Afforestation of the shifting sands on the north side of the Warren began in 1947, partly to protect the village. Artificial dunes were created and the area planted with Corsican and Scots pine (Pinus nigra and Pinus sylvestris). During the late 1970s and 1980s and mid-1990s there were concerns that the water levels within the forest and within neighbouring Warren were falling due to a greater potential evaporation demand caused by afforestation, with the result that winter flooding was not to the same depth and that dune slack pools were drying out sooner. However most UK Atlantic dune systems also reported low water tables, due mainly to low winter rainfall during these times. To address these concerns clearings have been created in the forest, and the forest bordering the warren was heavily thinned. Proposals were put forward in 2004 to remove large parts of the forest.
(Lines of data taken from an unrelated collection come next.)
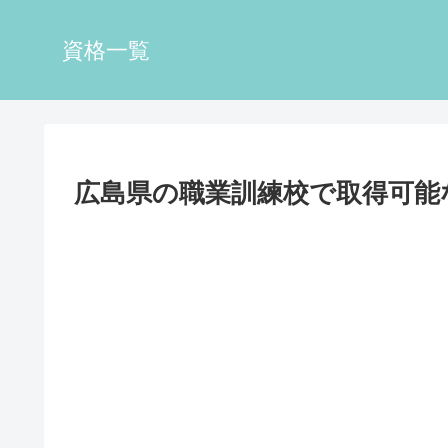
資格一覧
広島県の職業訓練校で取得可能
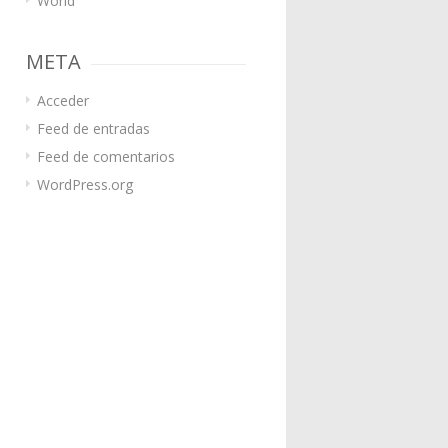
World
META
Acceder
Feed de entradas
Feed de comentarios
WordPress.org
The local community and some conservation groups objected, and in 2008 a public consultation was held into the future management of the woodland.

==Plants==
There is an outstanding vascular plant assemblage, including the endemic dune helleborine Epipactis dunensis, dwarf adder's tongue Ophioglossum azoricum and shore dock Rumex rupestris. The liverwort Petalophvllum ralphsii is nationally scarce and occurs in some dune slacks whilst on Llanddwyn Island the nationally rare golden hair lichen Teloschistes flavicans has recently been found. Golden samphire Inula crithmoides is also found on the island, most commonly on the path leading to the larger lighthouse. Other interesting plants include dune pansies (Viola curtisii), sea spurge (Euphorbia paralias and Euphorbia portlandica), and sand cat's-tail (Phleum arenarium). and in the dune slacks, creeping willow (Salix repens) and a variety of orchids including the marsh orchid (Dactylorhiza purpurella), along with butterwort (Pinguicula vulgaris), grass of parnassus (Parnassia palustris) and yellow bird's-nest (Monotropa hypopitys) can be seen. In the last decade, the round-leaved wintergreen (Pyrola rotundifolia) has spread across much of the dune system.

==Animals==
Birds common to the dunes include herring gulls, oystercatchers, lapwings, curlew, skylarks and meadow pipits. The dunes are also home to toads and lizards as well as many species of insects. The Warren was featured on the BBC TV programme Autumnwatch in November 2008 in a feature showing the importance of ravens to the area.